When inspectors from the MCI announce a visit to examine an ill-equipped medical college, the ensuing scramble to impress can sometimes veer toward farce. In a commentary — “Black money in white coats: whither medical ethics?” — Chattopadhyay described the typical pre-inspection action at a college seeking council approval: “busloads of patients are mobilised to fill up empty wards, carloads of doctors are paraded before the inspectors (also flown in from abroad), and even instruments are hired during the period to fool the MCI inspectors. Who is in charge of — and participant in — these elaborate set-ups? Doctors, of course.” (Indian J Med Ethics 2008;5:20–1)
Chattopadhyay also described the shady way in which medical professors are paid. During a job interview, he was told he could receive 25% of his salary in cash.
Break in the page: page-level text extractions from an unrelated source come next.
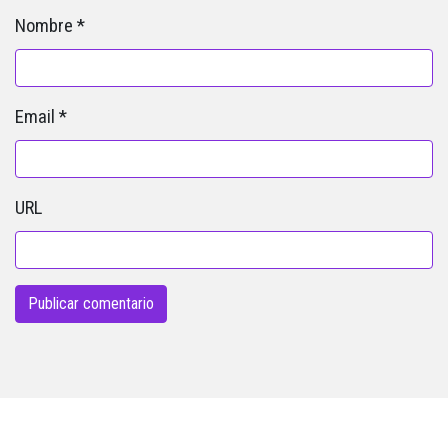
Nombre
*
Email
*
URL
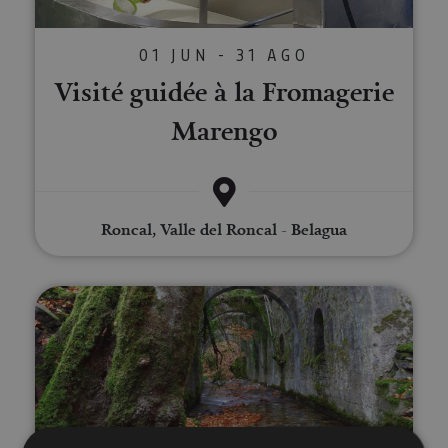
01 JUN - 31 AGO
Visité guidée à la Fromagerie
Marengo
Roncal, Valle del Roncal - Belagua
Visite guidée à l'Usine Royale de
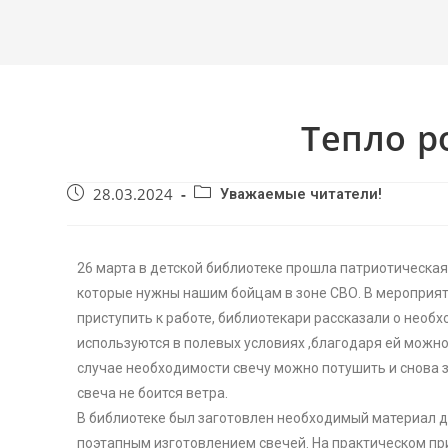
Тепло р
28.03.2024
Уважаемые читатели!
26 марта в детской библиотеке прошла патриотическая
которые нужны нашим бойцам в зоне СВО. В мероприят
приступить к работе, библиотекари рассказали о необ
используются в полевых условиях ,благодаря ей можно р
случае необходимости свечу можно потушить и снова з
свеча не боится ветра.
В библиотеке был заготовлен необходимый материал дл
поэтапным изготовлением свечей. На практическом при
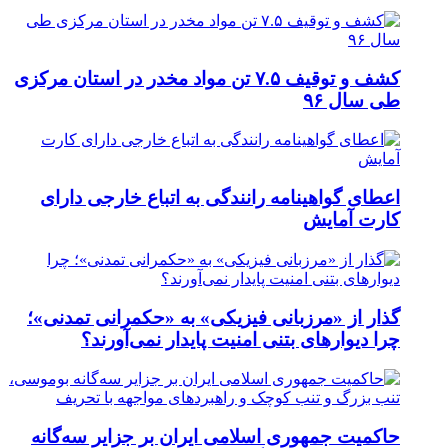
کشف و توقیف ۷.۵ تن مواد مخدر در استان مرکزی
طی سال ۹۶
اعطای گواهینامه رانندگی به اتباع خارجی دارای
کارت آمایش
گذار از «مرزبانی فیزیکی» به «حکمرانی تمدنی»؛
چرا دیوارهای بتنی امنیت پایدار نمی‌آورند؟
حاکمیت جمهوری اسلامی ایران بر جزایر سه‌گانه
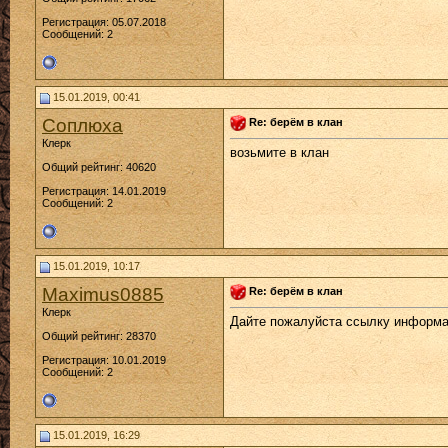
Регистрация: 05.07.2018
Сообщений: 2
15.01.2019, 00:41
Соплюха
Re: берём в клан
Клерк
возьмите в клан
Общий рейтинг: 40620
Регистрация: 14.01.2019
Сообщений: 2
15.01.2019, 10:17
Maximus0885
Re: берём в клан
Клерк
Дайте пожалуйста ссылку информац
Общий рейтинг: 28370
Регистрация: 10.01.2019
Сообщений: 2
15.01.2019, 16:29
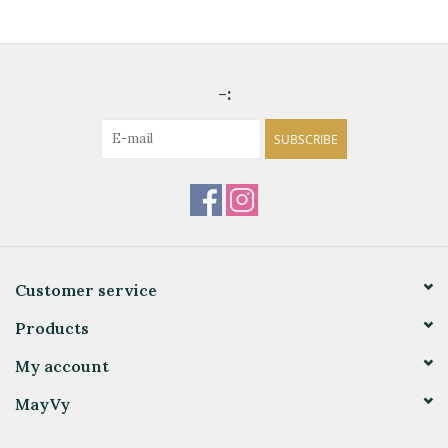
-:
SUBSCRIBE
Customer service
Products
My account
MayVy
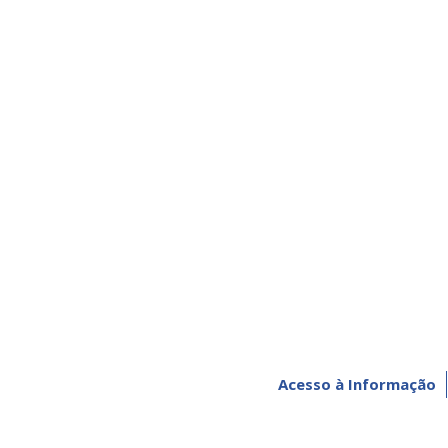
Acesso à Informação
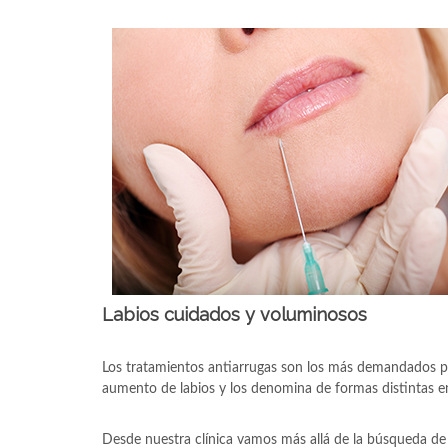
Labios cuidados y voluminosos
Los tratamientos antiarrugas son los más demandados por
aumento de labios y los denomina de formas distintas en 
Desde nuestra clínica vamos más allá de la búsqueda de l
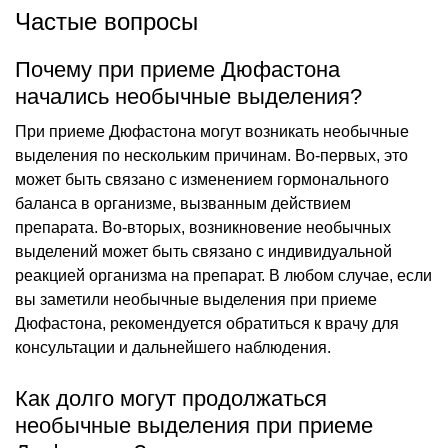
Частые вопросы
Почему при приеме Дюфастона
начались необычные выделения?
При приеме Дюфастона могут возникать необычные
выделения по нескольким причинам. Во-первых, это
может быть связано с изменением гормонального
баланса в организме, вызванным действием
препарата. Во-вторых, возникновение необычных
выделений может быть связано с индивидуальной
реакцией организма на препарат. В любом случае, если
вы заметили необычные выделения при приеме
Дюфастона, рекомендуется обратиться к врачу для
консультации и дальнейшего наблюдения.
Как долго могут продолжаться
необычные выделения при приеме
He would therefore not have to pay income tax on this portion, which is known in India as “black money.” Many professors accept this arrangement, wrote Chattopadhyay, because the cash amount is not added to their legitimate pay cheques if they refuse: “Therefore, you have two options: ‘enjoy’ the black money and be a part of overwhelming majority of your colleagues, or lose out financially by being ‘honest and isolated’.”
Cleaning up India’s medical education system won’t be easy, says Chattopadhyay. Though there are medical professionals concerned about ethical misconduct, he says, they tend not to be the ones in the corridors of power. Furthermore, it is difficult to prove that corrupt educators are doing anything wrong because they keep their misconduct well hidden.
“It is difficult to prove unethical practices,” says Chattopadhyay. “We don’t see them in black and white, or in front of our eyes. We hear stories and rumours and whispers.”
One way to help bring integrity back to his tainted profession, says Chattopadhyay, is to teach medical ethics to students in medical colleges. In a recent paper, he noted that bioethics is virtually nonexistent in India. And though it is difficult to teach ethics in an unethical environment, there are some people who care enough about cleaning up medicine to make a difference, he wrote. “The humble but spirited efforts of these conscientious physicians and educators may gain momentum and may make a difference to the ethos of medicine” (Indian J Med Ethics 2009;6:93–6).
Chattopadhyay acknowledges that the effects of teaching students medical ethics may be slight, but says the effort would not be in vain. “Doing nothing will not help either. At least doing something may be helpful. If we teach students ethics, at least we can hope they will be better doctors.”
A task even more daunting than fixing the problems with medical education in India is cleaning up corruption in the medical profession as a whole. In his email, Bal makes several suggestions, including the creation of laws to ensure the majority of members of influential medical councils are elected rather than appointed by government. But he acknowledges that the challenge ahead is great. “We don’t expect any early, fast and effective resolution of this crisis.”